There’s expected to be a shortfall of 70,000 nurses in Australia by 2035 including a gap of 9000 First Nations nurses, according to the Department of Health and Aged Care’s Nursing Supply and Demand.
According to the 2021 Census, 65 per cent of Indigenous Australians employed in a registered health profession were a nurse or midwife. NWHHS has at least 17 nurses who identify as Aboriginal or Torres Strait Islander, with nine of those professionals in leadership positions.
“Eventually we’d love to see our First Nations workforce mirror representation in the population which is 30 per cent. When I look at how far we’ve come already I think we can get there,” said Mann.
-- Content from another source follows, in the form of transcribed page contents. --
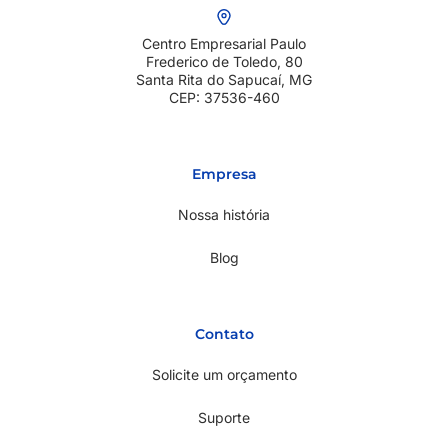
Centro Empresarial Paulo
Frederico de Toledo, 80
Santa Rita do Sapucaí, MG
CEP: 37536-460
Empresa
Nossa história
Blog
Contato
Solicite um orçamento
Suporte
“Having a strong and well-represented First Nations workforce is the best way we can enhance the accessibility of health services, ensure culturally-safe health care and improve patient experience for First Nations people,” she said.
“Aboriginal and Torres Strait Islanders have complex family structures and our First Nations workforce is key to understanding the best way to approach their healthcare and ensure our patients receive the best support.”
Mann says it’s critical that frontline workers have an understanding of the challenges people are facing outside the hospital doors, such as housing, overcrowding, hygiene and poverty.
That’s why NWHHS has invested in multiple career development pathways to help grow the First Nations workforce and encourage young people to pursue a career in health including a school work experience initiative, the Deadly Start school based traineeships and the Aboriginal and Torres Strait Islander Tertiary Cadetship Program.
“What we’re finding is that the more opportunities we provide for First Nations people to work in healthcare it has a trickle effect back to the community and we find it motivates the next generation to follow a similar career path,” said Mann.
Pictured in headline image: Rebecca Mabo is the granddaughter of Eddie ‘Koiki’ Mabo, whose High Court case paved the way for native title, and is a qualified nurse and midwife. She has just started with Queensland’s North West Hospital and Health Service after being the only First Nations student to graduate from her university course.